Releasing her he shouted angrily, but she was already running frantically back towards her home.
Surrounded by shrieking and shouting the fleeing girl breathed in the smells of fear. For the almost three months of siege now the fighting had flourished, floundered, then picked up again as first one side, then the other tasted victory. Falling stones, shouts of triumph intermingled with cries of terror and grief bringing the present chaos to the dying city.. False prophets and their arguments had served to confuse the starving and suffering society. When the wells dried up the sounds of revelry from the enemy camps beyond the city walls told of no food or water shortage there. Shaina’s attempts to understand that Yahweh was allowing his people to suffer like this was too hard for her to accept. And now it was her turn to share in the misery.

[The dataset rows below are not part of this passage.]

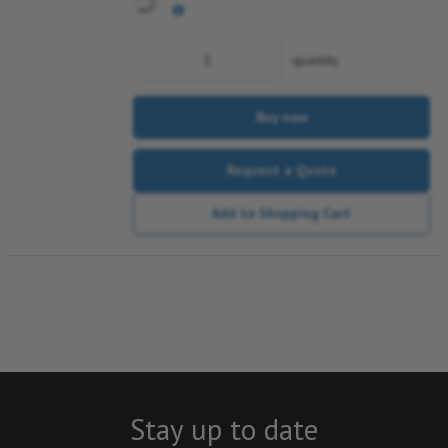
quantity
Buy now
Request a Quote
Add to Shopping Cart
Stay up to date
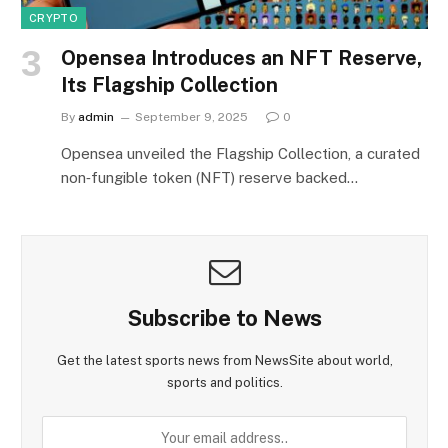
CRYPTO
Opensea Introduces an NFT Reserve,
Its Flagship Collection
By
admin
September 9, 2025
0
Opensea unveiled the Flagship Collection, a curated
non‑fungible token (NFT) reserve backed…
Subscribe to News
Get the latest sports news from NewsSite about world,
sports and politics.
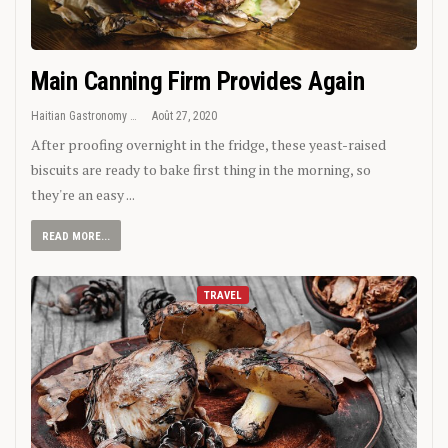
Main Canning Firm Provides Again
Haitian Gastronomy
Août 27, 2020
After proofing overnight in the fridge, these yeast-raised
biscuits are ready to bake first thing in the morning, so
they're an easy ...
READ MORE...
TRAVEL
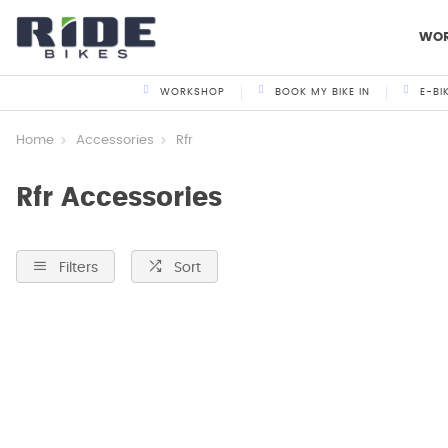
WO
WORKSHOP
BOOK MY BIKE IN
E-BI
Home
Accessories
Rfr
Rfr Accessories
Filters
Sort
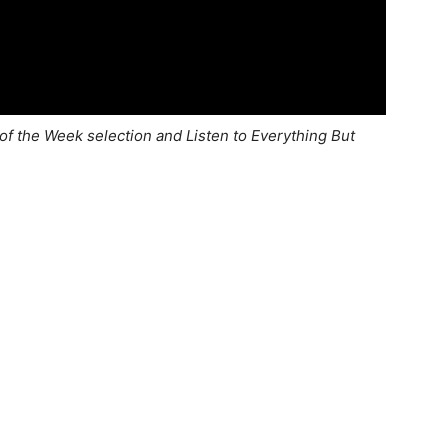
of the Week selection and Listen to Everything But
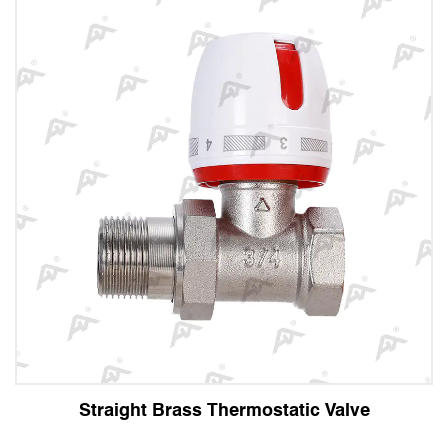
 Brass Thermostatic Valve
Angle Br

The lowing of cattle and bleating of sheep punctured the early morning while the smell of seared meat floated in the air making a mockery of her stress. Horses and their clattering hooves competed with the cries of the raiders as they pillaged their way through the ravished town, looking for sport as well as proving their supremacy. The soldiers were gaining on her, and like a wounded animal, Shaina was looking for a safe haven amongst the chaos. She was caught in a narrow alley, the sound of her pursuers drawing closer, while in front of her was a barricade built to protect the people behind it from the soldiers rampaging through the city. Rocks were too high to climb over; wooden stakes sharpened to lethal points would be an invitation to fire for the soldiers but proved a deterrent for the fleeing girl.

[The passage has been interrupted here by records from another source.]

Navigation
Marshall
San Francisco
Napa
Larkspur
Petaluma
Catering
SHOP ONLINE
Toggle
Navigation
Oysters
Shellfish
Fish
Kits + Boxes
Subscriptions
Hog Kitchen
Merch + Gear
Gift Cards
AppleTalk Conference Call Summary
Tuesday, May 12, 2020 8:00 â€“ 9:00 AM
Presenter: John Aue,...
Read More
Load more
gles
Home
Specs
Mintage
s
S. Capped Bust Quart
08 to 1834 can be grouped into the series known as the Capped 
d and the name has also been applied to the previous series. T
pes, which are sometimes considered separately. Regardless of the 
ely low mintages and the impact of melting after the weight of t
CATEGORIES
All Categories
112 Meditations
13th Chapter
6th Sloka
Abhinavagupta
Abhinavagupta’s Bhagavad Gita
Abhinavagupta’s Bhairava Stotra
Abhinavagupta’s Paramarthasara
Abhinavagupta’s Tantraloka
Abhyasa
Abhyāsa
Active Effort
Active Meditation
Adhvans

Sobbing she turned, looking for an opening, a chance to escape. Houses were closed and shuttered, their occupants no doubt shivering in fear that they would be included in any violence coming their way. An entrance into a shed for animals, long since unused, caught her eye, and stumbling she reached it moments before the detail of soldiers in pursuit turned into the alley.
She heard the shouts of their frustration while she madly scrabbled in the dark to find a hiding place.
“She couldn’t have climbed that barricade, “shouted one man, “And no-one will dare give her shelter. Come she must have gone on to the next lane. There are plenty more wenches for our pleasure.”
Footsteps drew nearer, and then she heard laughter as someone drew flint, and looked for tinder between the stones. Desert grass had poked its way through the piles of debris used to build the barricade, and some had dried sufficiently in the drought to be used to start the fire. It would not penetrate the rocks but would cause distress to the few inhabitants of the houses as the smoke crept through the crevasses.